Betretene Stille, kein Tuscheln, kein Husten. "Als wir mit dem Boot gekentert sind, waren wir in Inselnähe. Ich habe mich im Dieselöl wiedergefunden, ohne auch nur irgendetwas zu sehen. Ich hörte nur die Schreie der anderen. Alle sind gestorben, auch die schwangeren Frauen." Textpassagen wie diese hörte man am Montagabend im Vechtaer Metropoltheater.

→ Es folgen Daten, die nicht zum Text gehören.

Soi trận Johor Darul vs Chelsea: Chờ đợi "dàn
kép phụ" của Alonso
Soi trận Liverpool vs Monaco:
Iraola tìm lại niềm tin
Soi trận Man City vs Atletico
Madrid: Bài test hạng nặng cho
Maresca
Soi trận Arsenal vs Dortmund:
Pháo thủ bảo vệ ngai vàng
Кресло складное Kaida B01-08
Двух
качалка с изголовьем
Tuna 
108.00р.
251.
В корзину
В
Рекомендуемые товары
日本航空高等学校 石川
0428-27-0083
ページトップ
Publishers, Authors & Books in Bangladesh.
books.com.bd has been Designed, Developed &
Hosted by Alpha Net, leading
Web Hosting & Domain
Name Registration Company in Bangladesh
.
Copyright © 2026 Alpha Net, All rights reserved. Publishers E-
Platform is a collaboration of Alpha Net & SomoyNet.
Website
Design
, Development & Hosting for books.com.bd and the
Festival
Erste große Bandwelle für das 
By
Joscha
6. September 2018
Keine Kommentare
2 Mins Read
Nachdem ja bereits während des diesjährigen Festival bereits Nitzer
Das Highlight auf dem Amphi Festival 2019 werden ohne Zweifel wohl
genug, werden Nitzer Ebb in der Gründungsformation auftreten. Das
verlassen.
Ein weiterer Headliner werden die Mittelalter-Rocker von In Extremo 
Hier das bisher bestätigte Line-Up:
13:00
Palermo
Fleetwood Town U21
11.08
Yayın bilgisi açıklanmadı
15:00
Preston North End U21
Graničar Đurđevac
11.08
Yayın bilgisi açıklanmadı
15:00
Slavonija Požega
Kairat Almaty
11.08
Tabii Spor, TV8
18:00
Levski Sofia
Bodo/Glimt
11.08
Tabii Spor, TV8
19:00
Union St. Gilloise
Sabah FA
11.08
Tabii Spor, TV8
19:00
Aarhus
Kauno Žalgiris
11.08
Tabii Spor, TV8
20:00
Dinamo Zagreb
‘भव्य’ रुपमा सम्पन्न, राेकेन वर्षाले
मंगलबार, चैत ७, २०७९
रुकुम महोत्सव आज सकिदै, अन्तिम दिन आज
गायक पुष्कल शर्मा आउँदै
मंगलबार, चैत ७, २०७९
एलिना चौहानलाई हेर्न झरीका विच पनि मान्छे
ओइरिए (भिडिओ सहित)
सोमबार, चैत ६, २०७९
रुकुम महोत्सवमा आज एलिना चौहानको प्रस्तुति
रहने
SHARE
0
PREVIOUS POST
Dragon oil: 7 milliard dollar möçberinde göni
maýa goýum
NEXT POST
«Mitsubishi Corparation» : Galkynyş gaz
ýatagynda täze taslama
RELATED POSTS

Zweihundert Zuhörer, darunter viele junge Erwachsene, zeigten sich berührt von der ‚Szenischen Lesung‘ "Ein Morgen vor Lampedusa". Dort versank am 3. Oktober 2013 ein mit 545 Flüchtlingen besetztes Boot. 366 von ihnen starben, unter ihnen Kleinkinder und Säuglinge.
Schwerste Kost in roten Kinosesseln
Autor Antonio Umberto Riccò und dessen Hannoveraner Arbeitsgruppe "Unser Herz schlägt für Lampedusa" hatte die Aussagen zahlreicher Beteiligter dokumentiert und daraus die Lesung erarbeitet. Die Männer und Frauen in den roten Kinosesseln hörten die Worte von Flüchtlingen, von Fischern und Touristen wie Marcello, die helfen wollten. "Wir hätten sie retten können", erinnerte sich Letzterer, wütend über die Weisungstreue der Patrouillenboote.
Vorschriften verboten diesen, Flüchtlinge ohne offizielle Befehle zu retten. Die Lesung zitierte Behörden und Politiker, Bewohner Lampedusas und Taucher, die Leichen aus dem Wrack bargen. Die Zuhörer erfuhren von inneren Konflikten, von ausgebliebener Hilfe und von der Angst vorm Gesetz, die Helfer lähme.
Vom Landes-Caritasverband organisiert
Der Landes-Caritasverband für Oldenburg (LCV) hatte den Abend organisiert, um auf die Flüchtlingsproblematik aufmerksam zu machen und "um selbst ein Zeichen der Solidarität zu setzen", so Caritasdirektor Dr. Gerhard Tepe. Statt eines Eintrittsgeldes sammelten die Verantwortlichen eine Spende zugunsten von Sprachkursen für die Flüchtlinge in der Region.
In ganz Deutschland war die Hannoveraner Arbeitsgruppe bereits unterwegs, der Abend in Vechta war die 37. Lesung. Dabei wechselten sich die Vorleseparts mit dem Gesang von Francesco Impastato ab. Ralf Rießelmann, Melanie Ehlert und Holger Meyer übernahmen die Sprecherrollen. Die beiden Erzähler, Jutta Lüske und Stephan Trillmich fassten Hintergründe zusammen und führten durch die Berichte. Den Hintergrund zu Gesang und Vortrag bildeten Fotos aus Lampedusa und Fakten zur Flüchtlingspolitik.
"Ein Gruß, ein freundliches Wort"
Die Podiumsdiskussion im Anschluss hatte einen eindeutigen Tenor: Hilfe für Flüchtlinge, die in der Region ankommen, ist dringend notwendig. Ganz klein könne sie anfangen, schärfte Caritas-Beraterin Elisabeth Vodde-Börgerding ein. "Ein Gruß, ein freundliches Wort", sei das, was jeder leisten kann, betonte die erfahrene Flüchtlingsberaterin. Es sei ein sichtbares Zeichen dafür, dass die Flüchtlinge hier erwünscht seien.
Dass es einem schlecht werden könne in Anbetracht der geschilderten Tatsachen, gestand Weihbischof Heinrich Timmerevers. "Wir müssen Aufmerksamkeit und Abwehr schaffen, für einen Rassismus der neu entsteht. Da müssen wir viel Arbeit leisten."
Adresse für die, die helfen wollen
Auf dem Podium saß auch Abdul Malik. Er kam als Flüchtling von Afrika über Lampedusa nach Vechta-Langförden. Gedolmetscht von Ralf Rießelmann schilderte er seine Erfahrungen auf der Flucht und dem positiven Empfang durch die Flüchtlingshilfe Langförden. Die Ehrenamtlichen dort werden aktiv, damit sich die Flüchtlinge wohlfühlen können. Menschen, die ebenfalls helfen wollen, empfahl Vodde-Börgerding, können sich beispielsweise "an ihre lokale Kirchengemeinde wenden.